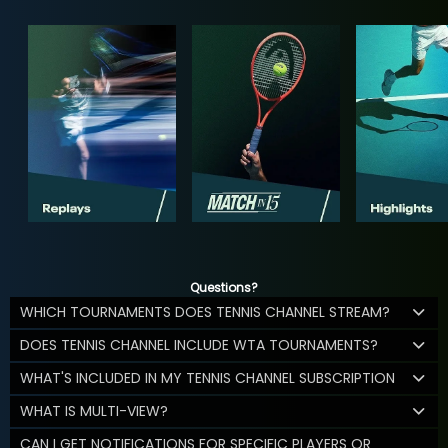
Questions?
WHICH TOURNAMENTS DOES TENNIS CHANNEL STREAM?
DOES TENNIS CHANNEL INCLUDE WTA TOURNAMENTS?
WHAT'S INCLUDED IN MY TENNIS CHANNEL SUBSCRIPTION
WHAT IS MULTI-VIEW?
CAN I GET NOTIFICATIONS FOR SPECIFIC PLAYERS OR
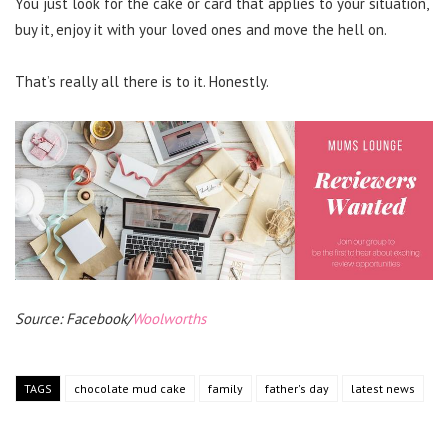
You just look for the cake or card that applies to your situation,
buy it, enjoy it with your loved ones and move the hell on.
That’s really all there is to it. Honestly.
Source: Facebook/
Woolworths
TAGS
chocolate mud cake
family
father's day
latest news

# Assigned task:
Write out the whole listing exactly. Do not include the pictures.

# Answer section:
Questions?
WHICH TOURNAMENTS DOES TENNIS CHANNEL STREAM?
DOES TENNIS CHANNEL INCLUDE WTA TOURNAMENTS?
WHAT'S INCLUDED IN MY TENNIS CHANNEL SUBSCRIPTION
WHAT IS MULTI-VIEW?
CAN I GET NOTIFICATIONS FOR SPECIFIC PLAYERS OR
You just look for the cake or card that applies to your situation,
buy it, enjoy it with your loved ones and move the hell on.
That’s really all there is to it. Honestly.
Source: Facebook/
Woolworths
TAGS
chocolate mud cake
family
father's day
latest news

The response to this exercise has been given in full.